* TASK *
When the line containing "[Follow us on X" is found in the data below, copy it and each line after it through the line containing "[Visit Cannone Marketing on TikTok", exactly and with no others.

* RECORDS FOR THIS TASK *
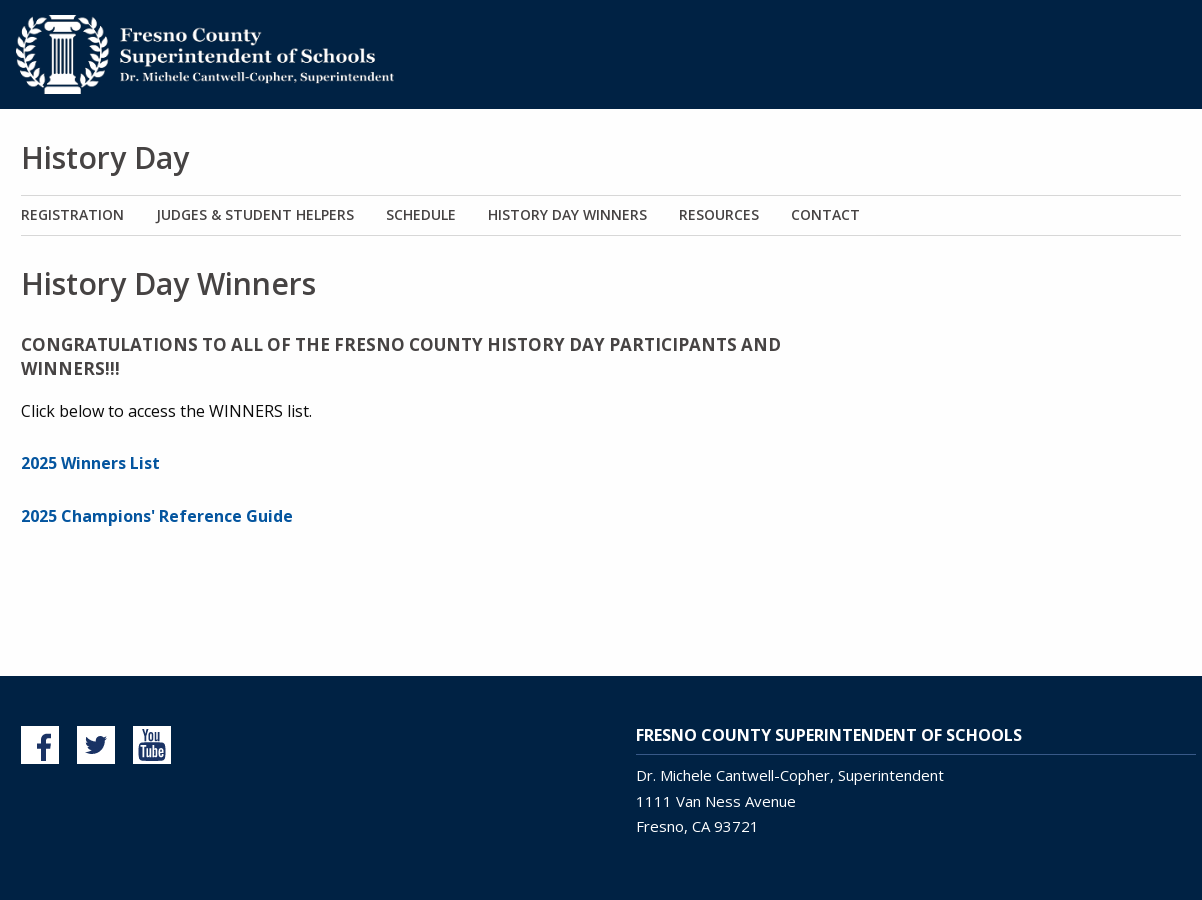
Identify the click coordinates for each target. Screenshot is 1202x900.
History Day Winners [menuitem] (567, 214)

==

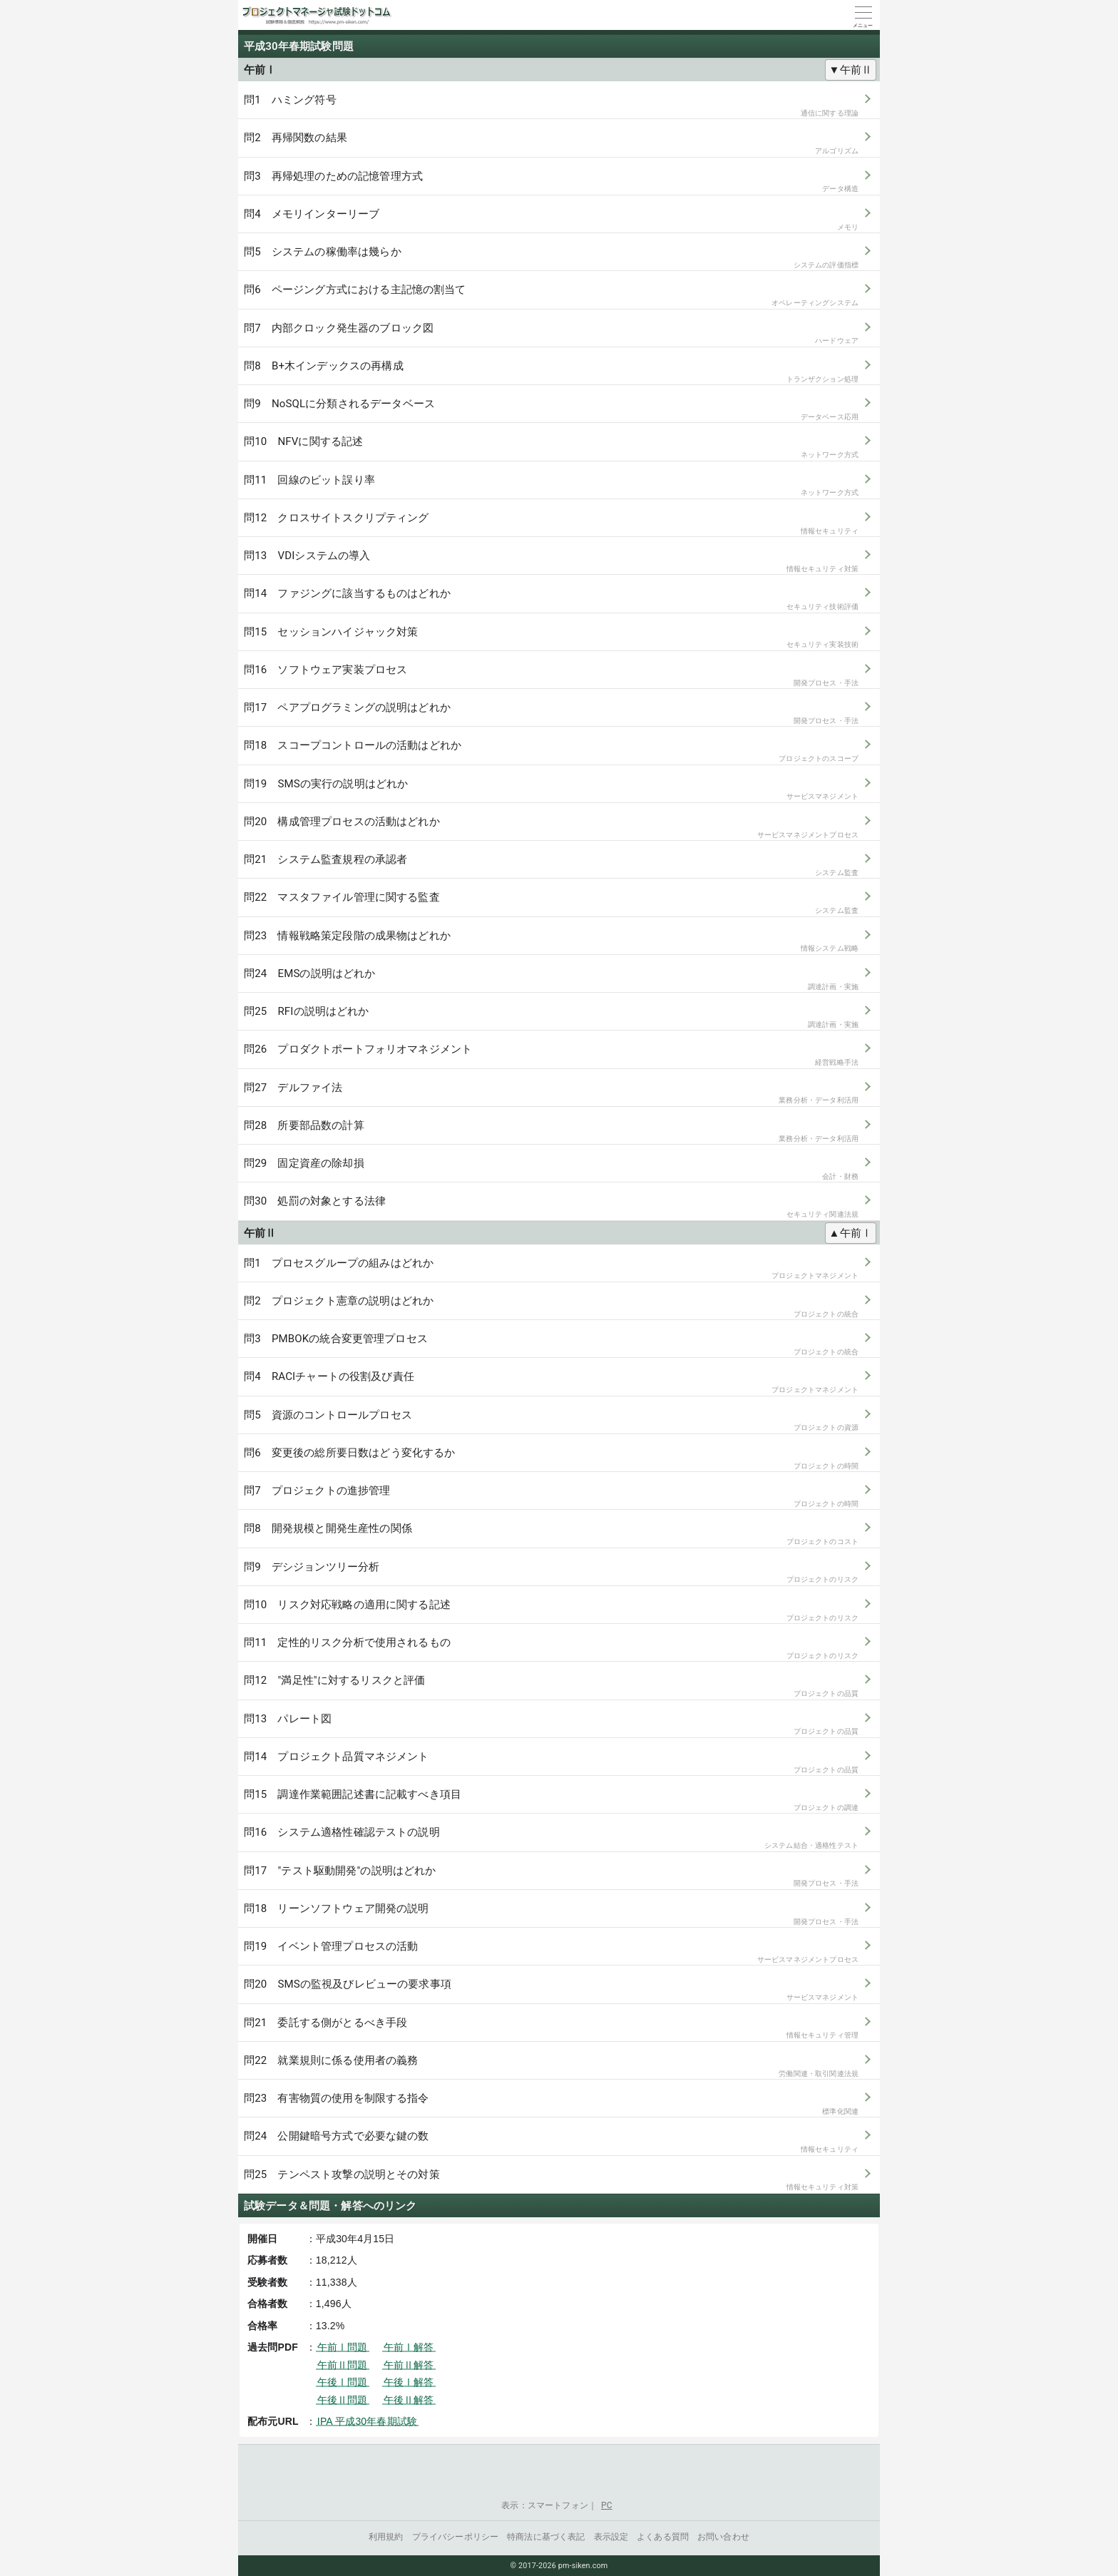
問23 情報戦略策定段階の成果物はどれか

---

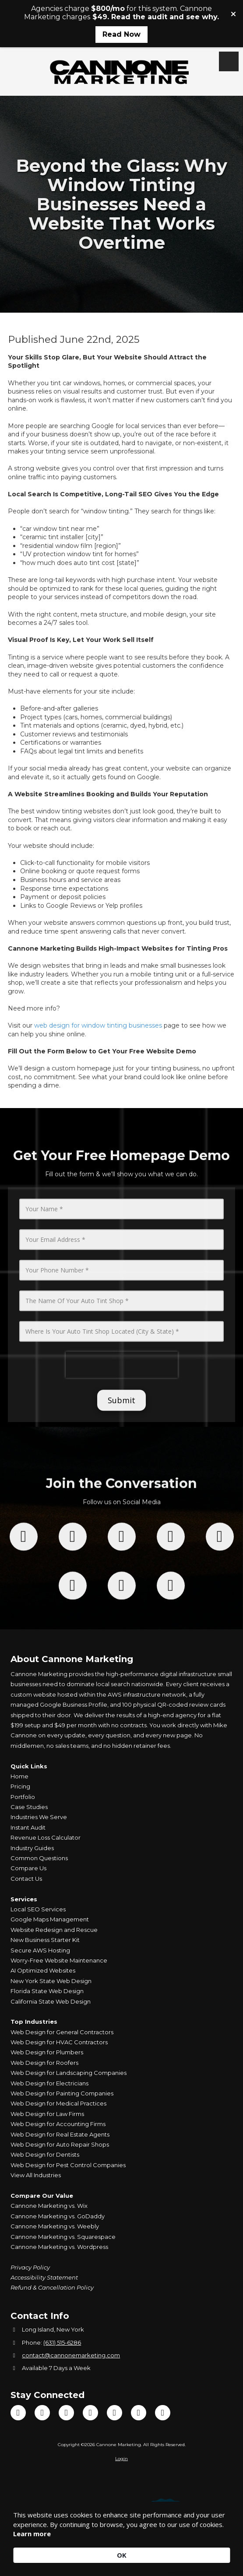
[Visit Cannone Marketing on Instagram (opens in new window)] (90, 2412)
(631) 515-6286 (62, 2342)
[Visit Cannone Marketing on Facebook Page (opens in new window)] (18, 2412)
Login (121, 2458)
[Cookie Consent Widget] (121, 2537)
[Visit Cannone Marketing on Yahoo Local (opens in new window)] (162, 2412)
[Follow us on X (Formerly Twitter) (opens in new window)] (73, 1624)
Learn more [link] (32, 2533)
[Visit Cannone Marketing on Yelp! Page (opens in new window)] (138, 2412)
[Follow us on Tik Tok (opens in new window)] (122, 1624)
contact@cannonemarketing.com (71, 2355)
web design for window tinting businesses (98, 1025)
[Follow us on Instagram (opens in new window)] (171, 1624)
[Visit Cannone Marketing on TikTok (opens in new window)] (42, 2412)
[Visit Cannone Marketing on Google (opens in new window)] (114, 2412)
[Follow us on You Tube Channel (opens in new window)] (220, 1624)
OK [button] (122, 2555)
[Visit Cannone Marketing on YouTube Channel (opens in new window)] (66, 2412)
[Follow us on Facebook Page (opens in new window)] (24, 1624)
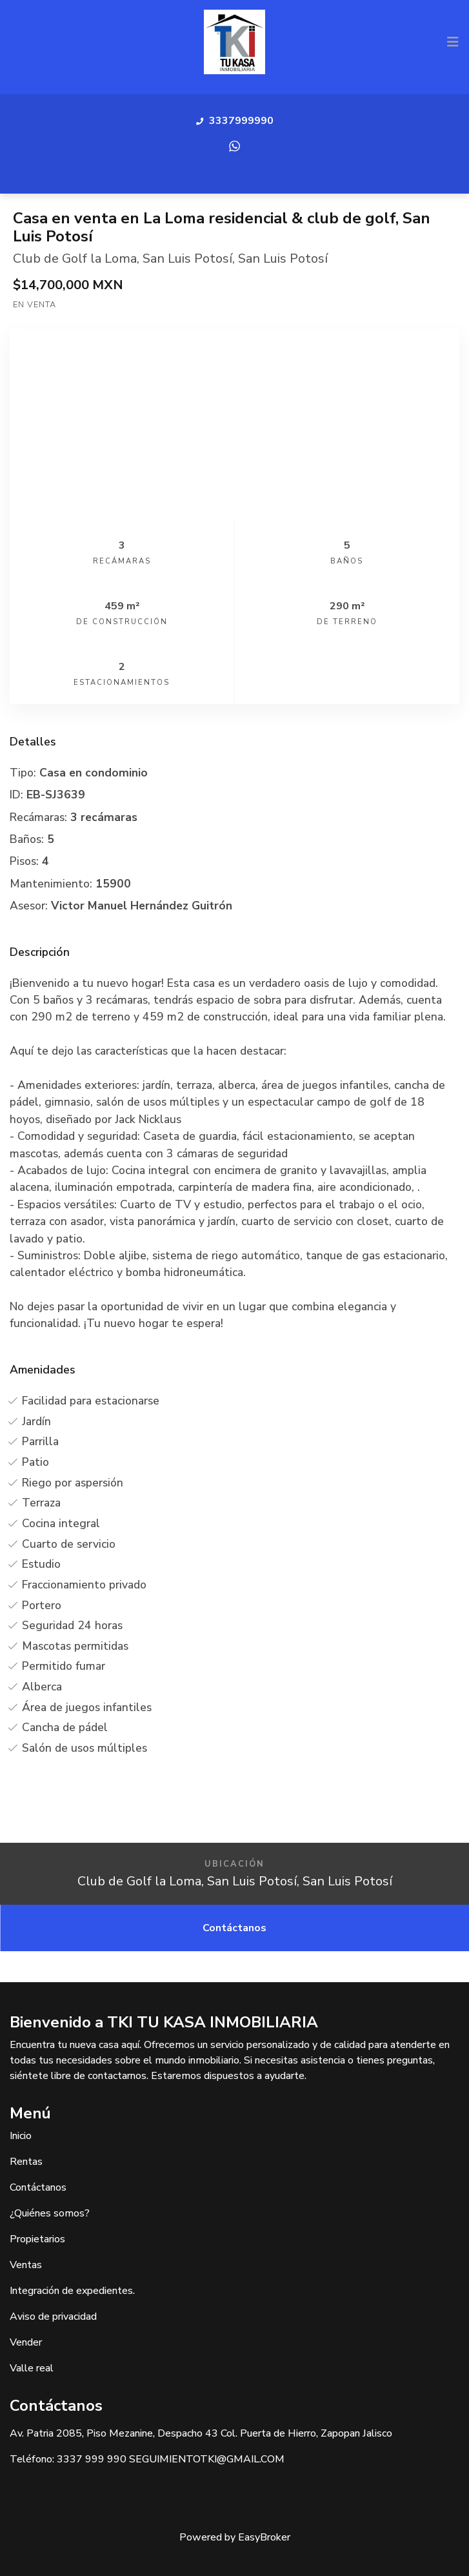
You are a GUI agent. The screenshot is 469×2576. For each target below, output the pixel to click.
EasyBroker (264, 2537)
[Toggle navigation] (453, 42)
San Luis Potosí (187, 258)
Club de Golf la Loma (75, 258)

* SOLVED EXERCISE *
[Follow us on X (Formerly Twitter) (opens in new window)] (73, 1624)
Learn more [link] (32, 2533)
[Visit Cannone Marketing on Yelp! Page (opens in new window)] (138, 2412)
[Follow us on Tik Tok (opens in new window)] (122, 1624)
contact@cannonemarketing.com (71, 2355)
web design for window tinting businesses (98, 1025)
[Follow us on Instagram (opens in new window)] (171, 1624)
[Visit Cannone Marketing on TikTok (opens in new window)] (42, 2412)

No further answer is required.